*** Available data ***

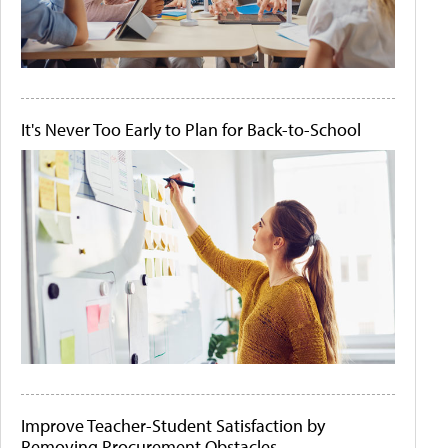
It's Never Too Early to Plan for Back-to-School
Improve Teacher-Student Satisfaction by
Removing Procurement Obstacles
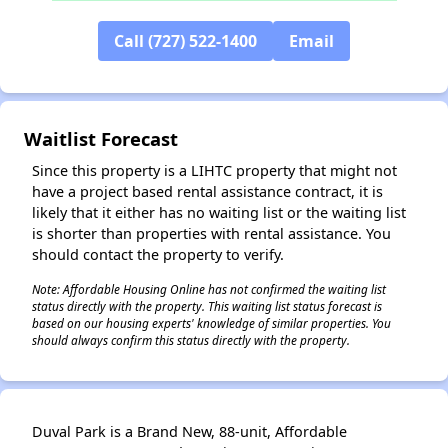
Call (727) 522-1400
Email
✕
Waitlist Forecast
Since this property is a LIHTC property that might not
have a project based rental assistance contract, it is
likely that it either has no waiting list or the waiting list
is shorter than properties with rental assistance. You
should contact the property to verify.
Note: Affordable Housing Online has not confirmed the waiting list
status directly with the property. This waiting list status forecast is
based on our housing experts' knowledge of similar properties. You
should always confirm this status directly with the property.
Duval Park is a Brand New, 88-unit, Affordable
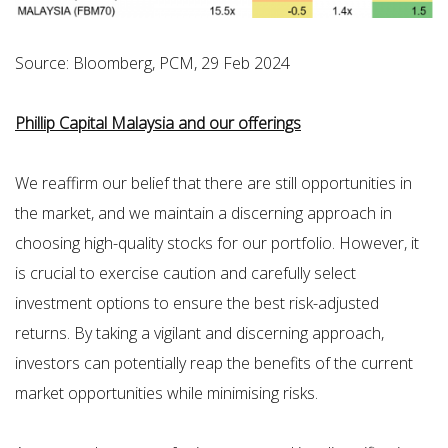
Source: Bloomberg, PCM, 29 Feb 2024
Phillip Capital Malaysia and our offerings
We reaffirm our belief that there are still opportunities in
the market, and we maintain a discerning approach in
choosing high-quality stocks for our portfolio. However, it
is crucial to exercise caution and carefully select
investment options to ensure the best risk-adjusted
returns. By taking a vigilant and discerning approach,
investors can potentially reap the benefits of the current
market opportunities while minimising risks.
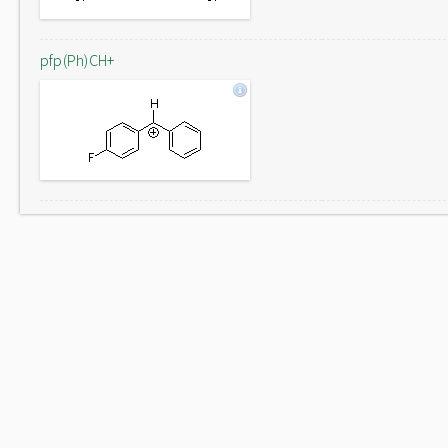
pfp(Ph)CH+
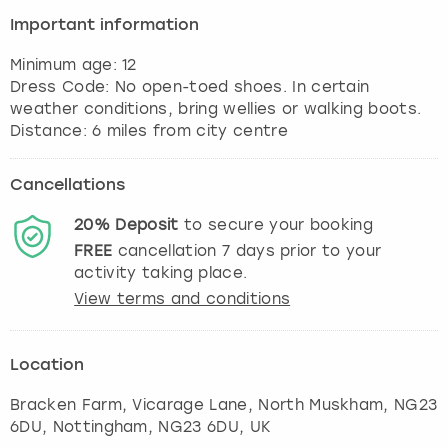
View more
Important information
Minimum age: 12
Dress Code: No open-toed shoes. In certain
weather conditions, bring wellies or walking boots.
Cancellations
20%
Deposit
to secure your booking
FREE
cancellation
7
days prior to your
activity taking place.
View terms and conditions
Location
Bracken Farm, Vicarage Lane, North Muskham, NG23
6DU
,
Nottingham
, NG23 6DU, UK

*** End of Available data ***

Action item: Please write out the entire listing above exactly, but leave the pictures out.

Task response:
It's Never Too Early to Plan for Back-to-School
Improve Teacher-Student Satisfaction by
Removing Procurement Obstacles
Call (727) 522-1400
Email
✕
Waitlist Forecast
Since this property is a LIHTC property that might not
have a project based rental assistance contract, it is
likely that it either has no waiting list or the waiting list
is shorter than properties with rental assistance. You
should contact the property to verify.
Note: Affordable Housing Online has not confirmed the waiting list
status directly with the property. This waiting list status forecast is
based on our housing experts' knowledge of similar properties. You
should always confirm this status directly with the property.
Duval Park is a Brand New, 88-unit, Affordable
Source: Bloomberg, PCM, 29 Feb 2024
Phillip Capital Malaysia and our offerings
We reaffirm our belief that there are still opportunities in
the market, and we maintain a discerning approach in
choosing high-quality stocks for our portfolio. However, it
is crucial to exercise caution and carefully select
investment options to ensure the best risk-adjusted
returns. By taking a vigilant and discerning approach,
investors can potentially reap the benefits of the current
market opportunities while minimising risks.
pfp(Ph)CH+
View more
Important information
Minimum age: 12
Dress Code: No open-toed shoes. In certain
weather conditions, bring wellies or walking boots.
Cancellations
20%
Deposit
to secure your booking
FREE
cancellation
7
days prior to your
activity taking place.
View terms and conditions
Location
Bracken Farm, Vicarage Lane, North Muskham, NG23
6DU
,
Nottingham
, NG23 6DU, UK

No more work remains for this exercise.